Cauliflower cheese soup

Healthy soup recipe for 6 adults, or 4 adults and 4 kids people, takes only 20 mins; recipe has butter, onion, cauliflower, potato, vegetable stock, milk and mature cheddar.

Cauliflower cheese soup

Cauliflower cheese soup

Recipe by Chef Soomro Course: Healthy soup
Servings

6 adults, or 4 adults and 4 kids

servings
Prep time

10 mins

Ingredients

  • Onion: 1 large onion, finely chopped
  • Vegetable Stock: 700ml vegetable stock (from a cube is fine)
  • Milk: 400ml milk
  • Butter: knob of butter
  • Potato: 1 potato, peeled and cut into chunks
  • Cauliflower: 1 large cauliflower (about 900g/2lb), leaves trimmed and cut into florets
  • Mature Cheddar: 100g mature cheddar, diced

Directions

  1. Heat the butter in a large saucepan. Tip in the onion and cook until softened, about 5 mins, stirring often. Add the cauliflower, potato, stock, milk and seasoning.
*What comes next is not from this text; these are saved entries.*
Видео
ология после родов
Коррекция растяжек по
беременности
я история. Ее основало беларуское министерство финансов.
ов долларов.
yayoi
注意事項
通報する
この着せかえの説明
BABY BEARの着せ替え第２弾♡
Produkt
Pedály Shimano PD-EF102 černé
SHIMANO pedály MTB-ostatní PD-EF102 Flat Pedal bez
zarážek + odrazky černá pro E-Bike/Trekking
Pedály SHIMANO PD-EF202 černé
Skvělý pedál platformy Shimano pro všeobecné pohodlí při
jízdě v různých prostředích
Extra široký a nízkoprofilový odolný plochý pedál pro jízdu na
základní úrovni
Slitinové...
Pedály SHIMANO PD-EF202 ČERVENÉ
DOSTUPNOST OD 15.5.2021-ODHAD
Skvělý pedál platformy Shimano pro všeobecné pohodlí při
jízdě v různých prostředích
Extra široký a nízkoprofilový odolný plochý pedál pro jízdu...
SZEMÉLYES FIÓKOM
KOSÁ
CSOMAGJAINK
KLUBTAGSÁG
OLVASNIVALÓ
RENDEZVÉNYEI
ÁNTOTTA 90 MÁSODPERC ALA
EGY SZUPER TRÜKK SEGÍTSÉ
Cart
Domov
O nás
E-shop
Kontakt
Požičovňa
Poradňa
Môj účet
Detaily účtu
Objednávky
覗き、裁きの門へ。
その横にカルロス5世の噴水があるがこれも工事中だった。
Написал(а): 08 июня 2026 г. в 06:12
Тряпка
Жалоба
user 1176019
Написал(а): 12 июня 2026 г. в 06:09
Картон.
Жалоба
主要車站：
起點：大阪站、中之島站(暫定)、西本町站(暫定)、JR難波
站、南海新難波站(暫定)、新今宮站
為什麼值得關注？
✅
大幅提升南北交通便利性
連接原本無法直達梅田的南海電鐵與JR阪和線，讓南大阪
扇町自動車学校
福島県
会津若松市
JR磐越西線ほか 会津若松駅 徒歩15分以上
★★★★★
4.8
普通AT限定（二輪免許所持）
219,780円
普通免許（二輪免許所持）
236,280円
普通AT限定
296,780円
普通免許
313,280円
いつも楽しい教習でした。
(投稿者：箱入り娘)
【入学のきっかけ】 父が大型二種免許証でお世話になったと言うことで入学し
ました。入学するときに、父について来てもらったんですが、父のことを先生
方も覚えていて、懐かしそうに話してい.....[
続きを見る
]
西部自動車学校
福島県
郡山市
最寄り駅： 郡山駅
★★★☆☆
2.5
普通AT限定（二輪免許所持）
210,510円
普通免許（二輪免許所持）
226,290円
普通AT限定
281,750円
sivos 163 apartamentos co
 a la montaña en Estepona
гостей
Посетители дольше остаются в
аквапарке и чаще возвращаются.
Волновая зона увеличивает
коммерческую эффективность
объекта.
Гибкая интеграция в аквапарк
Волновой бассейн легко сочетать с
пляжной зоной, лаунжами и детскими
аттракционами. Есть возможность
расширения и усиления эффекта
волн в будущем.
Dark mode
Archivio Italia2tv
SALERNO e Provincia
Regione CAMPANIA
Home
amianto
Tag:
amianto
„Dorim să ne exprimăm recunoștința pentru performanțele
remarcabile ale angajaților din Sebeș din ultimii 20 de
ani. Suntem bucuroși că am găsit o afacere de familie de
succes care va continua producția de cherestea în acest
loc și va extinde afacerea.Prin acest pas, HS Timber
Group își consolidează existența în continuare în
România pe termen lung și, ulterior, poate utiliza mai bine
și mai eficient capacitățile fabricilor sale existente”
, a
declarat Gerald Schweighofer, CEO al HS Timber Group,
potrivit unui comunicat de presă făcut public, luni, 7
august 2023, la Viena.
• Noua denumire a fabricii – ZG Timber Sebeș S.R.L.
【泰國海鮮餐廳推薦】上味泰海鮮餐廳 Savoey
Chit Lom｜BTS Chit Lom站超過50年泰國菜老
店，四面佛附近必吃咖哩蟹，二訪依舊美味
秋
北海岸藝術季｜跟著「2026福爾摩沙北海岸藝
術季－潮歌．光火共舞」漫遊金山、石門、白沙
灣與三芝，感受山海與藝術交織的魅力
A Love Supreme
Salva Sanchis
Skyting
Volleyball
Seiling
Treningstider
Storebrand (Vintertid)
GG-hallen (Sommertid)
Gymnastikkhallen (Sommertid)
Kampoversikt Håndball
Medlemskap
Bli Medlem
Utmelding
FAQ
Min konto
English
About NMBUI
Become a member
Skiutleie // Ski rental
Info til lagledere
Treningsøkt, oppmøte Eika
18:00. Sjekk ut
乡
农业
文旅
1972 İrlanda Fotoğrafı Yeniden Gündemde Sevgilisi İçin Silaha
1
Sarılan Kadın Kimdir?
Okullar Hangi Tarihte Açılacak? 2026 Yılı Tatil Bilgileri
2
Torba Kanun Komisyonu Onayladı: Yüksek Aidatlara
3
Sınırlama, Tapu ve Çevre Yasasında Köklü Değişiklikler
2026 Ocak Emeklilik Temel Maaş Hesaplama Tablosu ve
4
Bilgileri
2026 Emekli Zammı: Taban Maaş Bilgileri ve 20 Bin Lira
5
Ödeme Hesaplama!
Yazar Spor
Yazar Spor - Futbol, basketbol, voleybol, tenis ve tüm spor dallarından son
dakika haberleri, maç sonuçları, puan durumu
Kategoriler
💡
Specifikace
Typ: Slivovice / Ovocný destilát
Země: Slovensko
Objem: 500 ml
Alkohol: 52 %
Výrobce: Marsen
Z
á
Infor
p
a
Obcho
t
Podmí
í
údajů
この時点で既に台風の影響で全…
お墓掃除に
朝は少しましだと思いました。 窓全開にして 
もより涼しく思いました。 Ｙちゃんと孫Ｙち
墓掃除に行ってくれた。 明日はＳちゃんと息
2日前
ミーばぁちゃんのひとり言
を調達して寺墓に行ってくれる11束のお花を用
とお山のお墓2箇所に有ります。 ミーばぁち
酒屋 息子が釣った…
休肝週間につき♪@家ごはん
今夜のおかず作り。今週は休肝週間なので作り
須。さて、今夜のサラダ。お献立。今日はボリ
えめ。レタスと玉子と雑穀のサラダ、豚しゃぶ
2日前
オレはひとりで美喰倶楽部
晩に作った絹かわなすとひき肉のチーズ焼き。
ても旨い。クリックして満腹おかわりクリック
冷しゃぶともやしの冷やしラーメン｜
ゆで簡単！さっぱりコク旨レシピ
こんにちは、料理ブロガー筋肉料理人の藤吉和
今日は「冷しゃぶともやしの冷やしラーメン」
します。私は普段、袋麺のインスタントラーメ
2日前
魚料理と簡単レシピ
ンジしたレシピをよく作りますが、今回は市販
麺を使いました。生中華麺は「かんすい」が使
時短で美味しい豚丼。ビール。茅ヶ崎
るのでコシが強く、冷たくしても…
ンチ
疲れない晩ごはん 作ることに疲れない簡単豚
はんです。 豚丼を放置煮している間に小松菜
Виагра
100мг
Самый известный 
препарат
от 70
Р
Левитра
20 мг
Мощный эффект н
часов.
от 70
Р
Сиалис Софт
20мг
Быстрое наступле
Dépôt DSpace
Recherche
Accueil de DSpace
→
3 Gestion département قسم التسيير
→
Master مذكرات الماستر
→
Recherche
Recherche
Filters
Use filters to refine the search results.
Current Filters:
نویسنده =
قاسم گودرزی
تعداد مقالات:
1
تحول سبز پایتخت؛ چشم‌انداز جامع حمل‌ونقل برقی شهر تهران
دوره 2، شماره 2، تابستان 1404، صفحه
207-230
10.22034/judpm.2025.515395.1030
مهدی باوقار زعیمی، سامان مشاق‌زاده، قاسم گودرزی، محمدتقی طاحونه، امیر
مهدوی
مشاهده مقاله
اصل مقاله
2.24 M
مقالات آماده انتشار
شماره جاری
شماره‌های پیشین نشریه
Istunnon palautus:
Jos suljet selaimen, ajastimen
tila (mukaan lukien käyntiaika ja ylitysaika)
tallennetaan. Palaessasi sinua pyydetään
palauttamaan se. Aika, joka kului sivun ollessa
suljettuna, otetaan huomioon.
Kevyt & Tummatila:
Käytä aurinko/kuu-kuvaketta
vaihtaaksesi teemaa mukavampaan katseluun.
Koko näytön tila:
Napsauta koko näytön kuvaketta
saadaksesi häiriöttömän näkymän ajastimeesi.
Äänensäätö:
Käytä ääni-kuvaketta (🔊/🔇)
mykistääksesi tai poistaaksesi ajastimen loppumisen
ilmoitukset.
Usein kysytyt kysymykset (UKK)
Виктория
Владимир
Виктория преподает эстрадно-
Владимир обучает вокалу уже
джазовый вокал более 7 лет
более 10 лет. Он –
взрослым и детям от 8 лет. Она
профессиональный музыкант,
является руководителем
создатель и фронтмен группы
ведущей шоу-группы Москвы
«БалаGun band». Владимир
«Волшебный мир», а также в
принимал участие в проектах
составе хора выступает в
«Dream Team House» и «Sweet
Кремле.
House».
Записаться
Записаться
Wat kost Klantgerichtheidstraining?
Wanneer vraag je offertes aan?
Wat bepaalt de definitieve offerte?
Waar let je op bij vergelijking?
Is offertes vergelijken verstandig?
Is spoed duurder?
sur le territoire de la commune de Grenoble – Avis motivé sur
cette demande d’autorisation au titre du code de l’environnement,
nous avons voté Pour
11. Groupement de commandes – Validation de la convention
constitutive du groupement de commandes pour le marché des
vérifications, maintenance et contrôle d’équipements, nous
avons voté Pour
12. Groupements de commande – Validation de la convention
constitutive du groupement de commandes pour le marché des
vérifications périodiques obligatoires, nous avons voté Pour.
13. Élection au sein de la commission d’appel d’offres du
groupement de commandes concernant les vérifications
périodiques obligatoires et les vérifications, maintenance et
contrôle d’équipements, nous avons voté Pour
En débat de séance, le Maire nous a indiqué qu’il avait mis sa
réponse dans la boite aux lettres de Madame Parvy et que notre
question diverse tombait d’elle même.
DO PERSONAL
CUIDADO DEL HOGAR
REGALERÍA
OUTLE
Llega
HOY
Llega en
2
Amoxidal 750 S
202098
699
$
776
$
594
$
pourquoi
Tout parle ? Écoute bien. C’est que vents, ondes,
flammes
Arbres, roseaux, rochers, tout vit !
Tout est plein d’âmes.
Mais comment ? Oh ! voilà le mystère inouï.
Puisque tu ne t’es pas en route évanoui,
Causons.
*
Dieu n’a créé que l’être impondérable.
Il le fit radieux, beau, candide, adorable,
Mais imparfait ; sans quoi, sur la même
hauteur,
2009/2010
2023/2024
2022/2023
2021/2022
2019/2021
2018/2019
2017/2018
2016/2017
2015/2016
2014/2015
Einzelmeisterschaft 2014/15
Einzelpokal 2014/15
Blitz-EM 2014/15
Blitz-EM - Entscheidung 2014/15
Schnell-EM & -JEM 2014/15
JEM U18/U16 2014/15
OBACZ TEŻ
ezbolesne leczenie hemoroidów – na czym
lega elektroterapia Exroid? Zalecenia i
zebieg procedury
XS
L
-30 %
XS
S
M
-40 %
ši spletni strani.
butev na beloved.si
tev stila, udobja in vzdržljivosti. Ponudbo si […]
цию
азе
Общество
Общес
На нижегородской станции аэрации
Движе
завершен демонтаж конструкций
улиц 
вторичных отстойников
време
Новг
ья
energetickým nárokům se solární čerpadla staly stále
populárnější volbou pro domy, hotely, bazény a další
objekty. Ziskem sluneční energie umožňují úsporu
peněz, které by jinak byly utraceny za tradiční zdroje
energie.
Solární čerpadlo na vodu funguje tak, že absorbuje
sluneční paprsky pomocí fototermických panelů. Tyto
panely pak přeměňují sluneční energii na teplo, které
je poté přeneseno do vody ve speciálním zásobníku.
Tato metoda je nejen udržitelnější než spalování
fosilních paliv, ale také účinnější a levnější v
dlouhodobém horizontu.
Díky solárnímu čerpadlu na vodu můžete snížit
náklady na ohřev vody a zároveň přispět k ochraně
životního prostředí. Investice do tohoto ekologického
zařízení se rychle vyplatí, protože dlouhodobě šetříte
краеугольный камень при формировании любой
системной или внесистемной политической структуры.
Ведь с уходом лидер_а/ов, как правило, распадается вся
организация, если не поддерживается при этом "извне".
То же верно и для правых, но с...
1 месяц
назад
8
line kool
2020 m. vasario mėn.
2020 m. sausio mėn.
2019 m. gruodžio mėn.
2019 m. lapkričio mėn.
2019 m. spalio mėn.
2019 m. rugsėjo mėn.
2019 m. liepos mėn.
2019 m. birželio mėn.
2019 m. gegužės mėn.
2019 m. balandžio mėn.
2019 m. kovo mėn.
Bring to the boil, then reduce the heat and leave to simmer for about 30 mins until the cauliflower is soft and the potato almost collapsing.
  2. Whizz in a food processor or crush with a potato masher until you get a creamy, thick soup. Top up with more milk to thin a little if serving in mugs. You can make ahead up to 2 days in advance, cool, cover and leave in the fridge until needed, or freeze for up to 1 month. When ready to serve, warm through, ladle into mugs or bowls, top with the cheese pieces, then stir through before eating.